*Work instructions*
Records follow. Pull out every line that contains "Washington".

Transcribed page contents
........
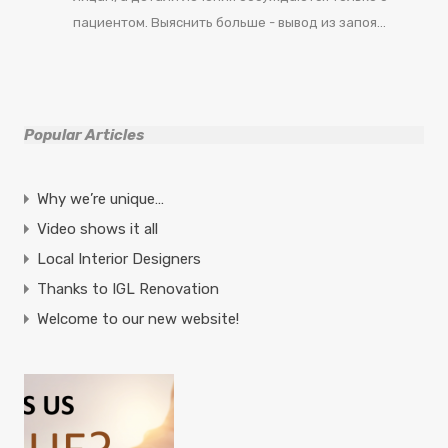
пациентом. Выяснить больше - вывод из запоя…
Popular Articles
Why we’re unique…
Video shows it all
Local Interior Designers
Thanks to IGL Renovation
Welcome to our new website!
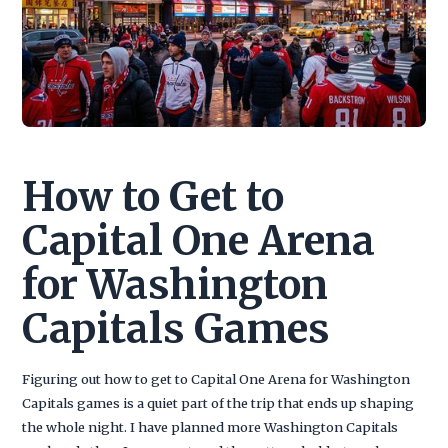
How to Get to
Capital One Arena
for Washington
Capitals Games
Figuring out how to get to Capital One Arena for Washington
Capitals games is a quiet part of the trip that ends up shaping
the whole night. I have planned more Washington Capitals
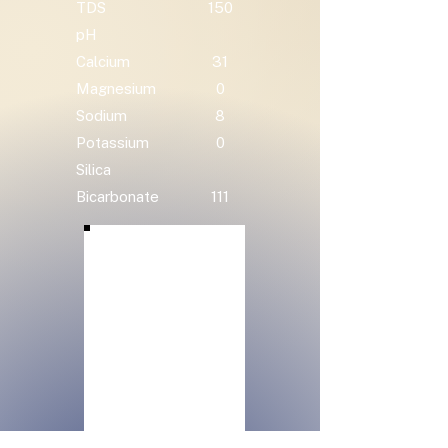
TDS
150
pH
Calcium
31
Magnesium
0
Sodium
8
Potassium
0
Silica
Bicarbonate
111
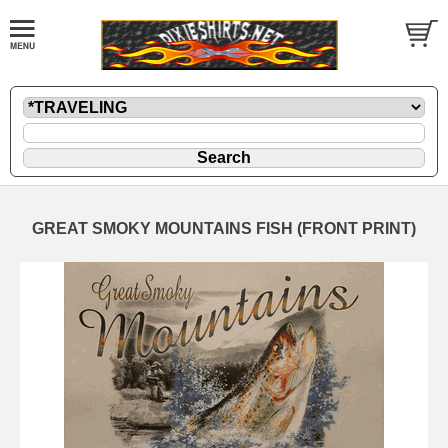
GREAT SMOKY MOUNTAINS FISH (FRONT PRINT)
........
*Written response*
for Washington
Figuring out how to get to Capital One Arena for Washington
the whole night. I have planned more Washington Capitals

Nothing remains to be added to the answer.